Whichever lines of the entries hold the word "laowang" should be identified and copied.

### Records shown ###

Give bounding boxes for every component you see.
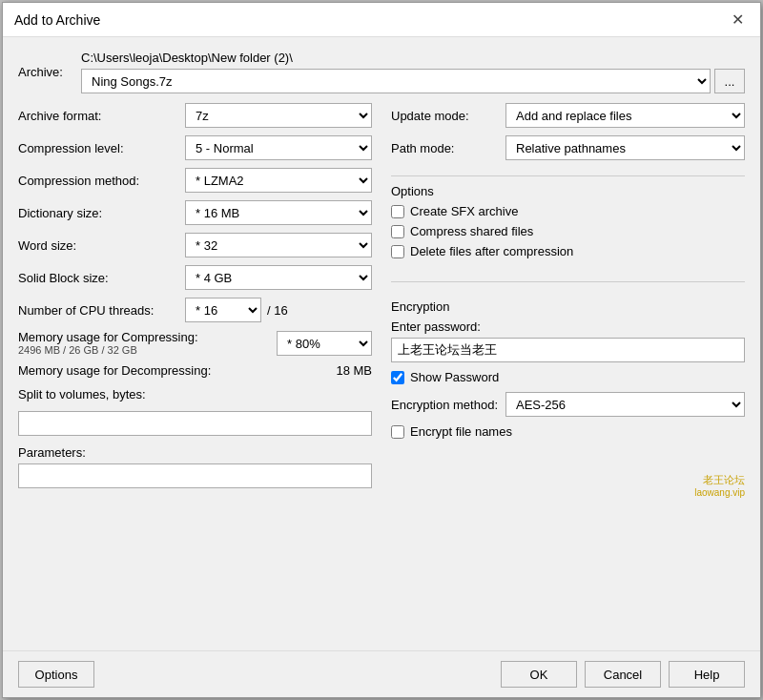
watermark: 老王论坛 laowang.vip [391,444,745,498]
password-label: Enter password: [391,319,745,334]
memory-decompress-value: 18 MB [336,363,372,378]
update-mode-row: Update mode: Add and replace files Updat… [391,103,745,128]
memory-compress-section: Memory usage for Compressing: 2496 MB / … [18,330,372,356]
path-mode-row: Path mode: Relative pathnames Absolute p… [391,135,745,160]
encryption-method-select[interactable]: AES-256 [505,392,745,417]
options-title: Options [391,184,745,198]
title-bar: Add to Archive ✕ [3,3,760,37]
dialog-content: Archive: C:\Users\leoja\Desktop\New fold… [3,37,760,650]
dictionary-size-row: Dictionary size: * 16 MB 32 MB [18,200,372,225]
encryption-title: Encryption [391,299,745,314]
update-mode-label: Update mode: [391,109,505,123]
split-row: Split to volumes, bytes: [18,387,372,401]
bottom-right: OK Cancel Help [501,661,745,688]
delete-files-checkbox[interactable] [391,245,404,258]
show-password-row: Show Password [391,370,745,384]
archive-format-label: Archive format: [18,109,185,123]
memory-compress-labels: Memory usage for Compressing: 2496 MB / … [18,330,198,356]
show-password-label: Show Password [410,370,499,384]
add-to-archive-dialog: Add to Archive ✕ Archive: C:\Users\leoja… [2,2,761,698]
split-input[interactable] [18,411,372,436]
dictionary-size-label: Dictionary size: [18,206,185,220]
delete-files-row: Delete files after compression [391,244,745,258]
cpu-threads-control: * 16 8 / 16 [185,298,372,322]
archive-path-text: C:\Users\leoja\Desktop\New folder (2)\ [81,51,745,65]
archive-label: Archive: [18,65,73,79]
solid-block-row: Solid Block size: * 4 GB 2 GB [18,265,372,290]
compression-method-control: * LZMA2 LZMA [185,168,372,193]
cpu-threads-label: Number of CPU threads: [18,303,185,318]
compression-level-label: Compression level: [18,141,185,155]
memory-compress-select[interactable]: * 80% 60% [277,331,372,356]
solid-block-control: * 4 GB 2 GB [185,265,372,290]
params-input[interactable] [18,463,372,488]
archive-format-row: Archive format: 7z zip tar [18,103,372,128]
create-sfx-row: Create SFX archive [391,204,745,218]
encrypt-names-row: Encrypt file names [391,424,745,439]
archive-row: Archive: C:\Users\leoja\Desktop\New fold… [18,51,745,93]
options-button[interactable]: Options [18,661,94,688]
watermark-line1: 老王论坛 [391,473,745,487]
dictionary-size-control: * 16 MB 32 MB [185,200,372,225]
params-row: Parameters: [18,445,372,488]
word-size-label: Word size: [18,238,185,253]
archive-filename-select[interactable]: Ning Songs.7z [81,69,711,93]
cpu-total: / 16 [267,303,288,318]
archive-format-select[interactable]: 7z zip tar [185,103,372,128]
memory-decompress-label: Memory usage for Decompressing: [18,363,336,378]
solid-block-label: Solid Block size: [18,271,185,285]
compress-shared-row: Compress shared files [391,224,745,238]
cpu-row: * 16 8 / 16 [185,298,372,322]
create-sfx-label: Create SFX archive [410,204,518,218]
solid-block-select[interactable]: * 4 GB 2 GB [185,265,372,290]
archive-input-row: Ning Songs.7z ... [81,69,745,93]
encryption-section: Encryption Enter password: Show Password… [391,299,745,444]
dictionary-size-select[interactable]: * 16 MB 32 MB [185,200,372,225]
compression-method-label: Compression method: [18,174,185,188]
compression-level-row: Compression level: 5 - Normal 0 - Store … [18,135,372,160]
path-mode-label: Path mode: [391,141,505,155]
options-section: Options Create SFX archive Compress shar… [391,184,745,264]
bottom-left: Options [18,661,94,688]
path-mode-select[interactable]: Relative pathnames Absolute pathnames [505,135,745,160]
cancel-button[interactable]: Cancel [585,661,661,688]
compress-shared-label: Compress shared files [410,224,533,238]
browse-button[interactable]: ... [714,69,745,93]
bottom-bar: Options OK Cancel Help [3,650,760,697]
help-button[interactable]: Help [669,661,745,688]
word-size-row: Word size: * 32 64 [18,233,372,257]
cpu-threads-select[interactable]: * 16 8 [185,298,261,322]
memory-compress-sub: 2496 MB / 26 GB / 32 GB [18,344,198,356]
split-label: Split to volumes, bytes: [18,387,185,401]
close-button[interactable]: ✕ [726,9,749,31]
encryption-divider [391,281,745,282]
update-mode-select[interactable]: Add and replace files Update and add fil… [505,103,745,128]
ok-button[interactable]: OK [501,661,577,688]
delete-files-label: Delete files after compression [410,244,573,258]
compression-level-control: 5 - Normal 0 - Store 9 - Ultra [185,135,372,160]
memory-compress-flex: Memory usage for Compressing: 2496 MB / … [18,330,372,356]
dialog-title: Add to Archive [14,12,100,28]
split-input-row [18,411,372,436]
word-size-select[interactable]: * 32 64 [185,233,372,257]
create-sfx-checkbox[interactable] [391,205,404,218]
show-password-checkbox[interactable] [391,371,404,384]
encrypt-names-label: Encrypt file names [410,424,512,439]
archive-path-col: C:\Users\leoja\Desktop\New folder (2)\ N… [81,51,745,93]
watermark-line2: laowang.vip [391,487,745,498]
encryption-method-row: Encryption method: AES-256 [391,392,745,417]
encrypt-names-checkbox[interactable] [391,425,404,439]
options-divider [391,175,745,176]
archive-format-control: 7z zip tar [185,103,372,128]
compression-method-row: Compression method: * LZMA2 LZMA [18,168,372,193]
password-input[interactable] [391,338,745,362]
left-column: Archive format: 7z zip tar Compression l… [18,103,372,498]
memory-decompress-row: Memory usage for Decompressing: 18 MB [18,363,372,378]
word-size-control: * 32 64 [185,233,372,257]
compression-method-select[interactable]: * LZMA2 LZMA [185,168,372,193]
main-grid: Archive format: 7z zip tar Compression l… [18,103,745,498]
compress-shared-checkbox[interactable] [391,225,404,238]
compression-level-select[interactable]: 5 - Normal 0 - Store 9 - Ultra [185,135,372,160]
params-label: Parameters: [18,445,372,460]
right-column: Update mode: Add and replace files Updat… [391,103,745,498]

###

Exercise answer:
watermark: 老王论坛 laowang.vip [391,444,745,498]
watermark-line2: laowang.vip [391,487,745,498]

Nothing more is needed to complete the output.